I’m not sure I understand it perfectly, though, so I hope others can check my work and see if you agree:

  1. Section 10.6: “The output noise equals the input noise multiplied by the gain, which is 100 (40 dB).”  Is it the inverting gain of 100, or the non-inverting gain (“noise gain”) of 101?  Obviously, these are very close for this particular circuit, but for circuits with lower gain they are not the same.  This source says to multiply by the non-inverting gain: Part III: Resistor Noise And Sample Calculations
  2. The IC in Fig 10-15 and 10-16 should be a TLC2201, not TLE2201.
  3. The capacitor in Fig 10-15 and 10-16 should probably be 0.1 µF, not 0.1 F.
  4. Equation 10-23 is supposed to be the total output noise of the amplifier and the resistor divider, but I don’t think it’s correct.
    • The noise of the two resistors is summed (5.73 µV²‎ + 5.73 µV²‎), which would produce a total noise of 8.1 µV.  But don’t the resistors load down each other’s noise sources, so the total contribution is equivalent to the resistors in parallel?  It would be equal to a single 50 kΩ resistor producing 4.0 µV.  A 1 MΩ resistor in parallel with a 1 Ω resistor produces the same noise as a lone 1 Ω resistor, not the noise of a lone 1 MΩ.
    • The noise of the resistors (5.7 µV) that appears at the input of the op-amp is being summed with the output noise of the op-amp (1.13 µV x 100 = 113.1 µV).  Shouldn’t the resistor noise be multiplied by the gain, too?
    • It says “The amplifier noise is swamping the resistor noise”, but this isn’t true if you multiply the resistor noise by the gain, too.
  5. Equation 10-25 is obviously wrong.
    • The left side of the equation is equal to 113.24, not 126.8.  It was probably meant to include 57.3, not 5.73.
    • The text says “Adding this [the 57.3 µV noise from the 10M] and the 100-kΩ resistor noise to the amplifier noise”.  This is three terms (10 MΩ, 100 kΩ, op-amp), but there are only two in the equation.
    • But again, these two resistors should be paralleled before the noise is calculated.  The noise is actually that of a single 99 kΩ resistor, (5.707 µV).  So the left side of the equation is actually close to correct, but possibly by accident, and doesn’t match the result on the right side anyway.
    • Again, the resistor noise is not multiplied by the gain, even though the text says it should be:  “The noise associated with it appears as a voltage source at the inverting input of the op amp, and, therefore, is multiplied by a factor of 100 through the circuit.”
    • If I understand correctly, I think the correct equation would be the noise of a 50 kΩ resistor (100k||100k) summed with a 99 kΩ resistor (10M||100k) and the op-amp’s input noise, which is then multiplied by the non-inverting noise gain:
      • √(4.06 µV²‎ + 5.707 µV²‎ + 1.131 µV²‎) × 101 = 716.3 µV
      • A TINA-TI simulation of this circuit produces 633.44 µV, which is similar, while the text gives only 126.8 µV
  6. Equation 10-27 has similar problems to the others.

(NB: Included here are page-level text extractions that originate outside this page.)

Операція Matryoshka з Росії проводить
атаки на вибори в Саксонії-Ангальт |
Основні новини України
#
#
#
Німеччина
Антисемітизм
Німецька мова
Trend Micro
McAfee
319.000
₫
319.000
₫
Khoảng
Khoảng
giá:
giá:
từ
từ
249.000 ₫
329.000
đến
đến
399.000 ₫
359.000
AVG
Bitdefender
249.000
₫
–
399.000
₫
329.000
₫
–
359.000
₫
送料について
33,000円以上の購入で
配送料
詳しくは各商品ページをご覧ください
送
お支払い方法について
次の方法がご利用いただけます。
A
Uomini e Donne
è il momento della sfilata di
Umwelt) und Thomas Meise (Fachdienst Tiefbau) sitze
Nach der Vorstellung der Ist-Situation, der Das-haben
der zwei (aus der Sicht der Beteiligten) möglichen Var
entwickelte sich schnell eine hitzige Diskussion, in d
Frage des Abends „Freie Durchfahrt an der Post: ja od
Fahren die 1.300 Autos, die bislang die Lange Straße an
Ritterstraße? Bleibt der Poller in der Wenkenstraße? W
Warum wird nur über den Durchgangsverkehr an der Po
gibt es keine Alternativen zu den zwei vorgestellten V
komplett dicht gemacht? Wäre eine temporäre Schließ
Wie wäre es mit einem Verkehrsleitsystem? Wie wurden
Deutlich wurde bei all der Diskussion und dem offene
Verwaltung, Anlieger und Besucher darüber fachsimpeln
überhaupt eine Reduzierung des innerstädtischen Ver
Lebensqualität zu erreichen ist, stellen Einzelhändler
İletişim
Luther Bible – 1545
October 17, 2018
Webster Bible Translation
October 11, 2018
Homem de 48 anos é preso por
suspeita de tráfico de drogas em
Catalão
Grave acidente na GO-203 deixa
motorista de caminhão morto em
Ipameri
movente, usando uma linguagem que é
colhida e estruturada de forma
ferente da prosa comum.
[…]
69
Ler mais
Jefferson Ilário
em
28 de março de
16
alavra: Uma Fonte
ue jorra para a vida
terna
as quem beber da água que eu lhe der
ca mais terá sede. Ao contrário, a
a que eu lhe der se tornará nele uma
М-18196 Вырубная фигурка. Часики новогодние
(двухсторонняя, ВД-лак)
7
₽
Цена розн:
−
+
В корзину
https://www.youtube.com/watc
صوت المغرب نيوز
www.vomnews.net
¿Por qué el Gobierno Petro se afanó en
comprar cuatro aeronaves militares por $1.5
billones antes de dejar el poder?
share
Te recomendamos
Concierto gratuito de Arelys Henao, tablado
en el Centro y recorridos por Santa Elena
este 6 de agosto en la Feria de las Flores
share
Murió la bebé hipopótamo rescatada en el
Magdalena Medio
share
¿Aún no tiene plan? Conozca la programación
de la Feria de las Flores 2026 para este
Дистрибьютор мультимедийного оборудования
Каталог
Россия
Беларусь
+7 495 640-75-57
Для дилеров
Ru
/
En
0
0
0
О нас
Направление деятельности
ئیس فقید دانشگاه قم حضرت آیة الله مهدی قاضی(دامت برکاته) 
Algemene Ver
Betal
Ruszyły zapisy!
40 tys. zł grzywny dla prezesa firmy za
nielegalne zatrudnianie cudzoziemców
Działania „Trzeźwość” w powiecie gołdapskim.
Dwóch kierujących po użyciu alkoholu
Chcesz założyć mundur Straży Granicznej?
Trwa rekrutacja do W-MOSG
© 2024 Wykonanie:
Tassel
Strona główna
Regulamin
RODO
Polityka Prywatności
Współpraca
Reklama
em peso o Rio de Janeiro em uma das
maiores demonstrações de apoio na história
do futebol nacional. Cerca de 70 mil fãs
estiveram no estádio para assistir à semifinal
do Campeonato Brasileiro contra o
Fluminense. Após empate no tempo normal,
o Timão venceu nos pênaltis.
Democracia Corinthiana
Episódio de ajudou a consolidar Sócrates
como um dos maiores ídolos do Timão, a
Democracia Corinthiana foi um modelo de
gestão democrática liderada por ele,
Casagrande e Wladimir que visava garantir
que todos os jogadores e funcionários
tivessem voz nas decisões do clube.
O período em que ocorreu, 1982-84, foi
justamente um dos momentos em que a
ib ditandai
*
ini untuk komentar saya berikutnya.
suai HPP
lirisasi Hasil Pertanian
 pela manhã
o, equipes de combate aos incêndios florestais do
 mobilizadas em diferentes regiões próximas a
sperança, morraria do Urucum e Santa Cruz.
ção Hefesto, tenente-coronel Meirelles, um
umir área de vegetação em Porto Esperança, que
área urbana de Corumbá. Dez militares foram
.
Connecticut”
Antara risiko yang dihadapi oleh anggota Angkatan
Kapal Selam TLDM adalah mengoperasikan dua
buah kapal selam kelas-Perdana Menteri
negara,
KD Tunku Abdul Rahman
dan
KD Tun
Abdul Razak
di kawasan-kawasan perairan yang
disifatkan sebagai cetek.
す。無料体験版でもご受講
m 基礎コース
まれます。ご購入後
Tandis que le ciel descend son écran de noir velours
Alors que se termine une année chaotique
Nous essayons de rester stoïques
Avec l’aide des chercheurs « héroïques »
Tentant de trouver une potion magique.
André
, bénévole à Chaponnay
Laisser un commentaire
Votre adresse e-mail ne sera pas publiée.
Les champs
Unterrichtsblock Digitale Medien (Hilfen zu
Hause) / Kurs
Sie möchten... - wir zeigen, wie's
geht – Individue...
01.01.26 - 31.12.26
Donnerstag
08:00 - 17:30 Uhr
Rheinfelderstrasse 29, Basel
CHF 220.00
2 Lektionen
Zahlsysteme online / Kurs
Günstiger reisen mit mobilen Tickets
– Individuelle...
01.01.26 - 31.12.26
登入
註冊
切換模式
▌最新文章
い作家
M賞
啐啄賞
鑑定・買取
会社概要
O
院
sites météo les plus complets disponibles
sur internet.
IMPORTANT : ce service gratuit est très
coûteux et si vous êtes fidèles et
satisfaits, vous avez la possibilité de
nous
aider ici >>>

    • Because of the addition of the 0.1 µF cap, the resistor divider is being ignored.  The equation then seems to be summing the 100 kΩ and 1 kΩ of the inverting side, but they should be in parallel (100 kΩ || 1 kΩ = 990.1 Ω → 0.5707 µV).
    • If the 50 kΩ resistor is ignored, it becomes:
      • √(0.5707 µV²‎ + 1.131 µV²‎) × 101 = 127.9 µV
      • A TINA simulation with the cap in place gives 112.3 µV
    • So in this case the book’s answer of 113.2 µV is close to correct, but I think the derivation is not.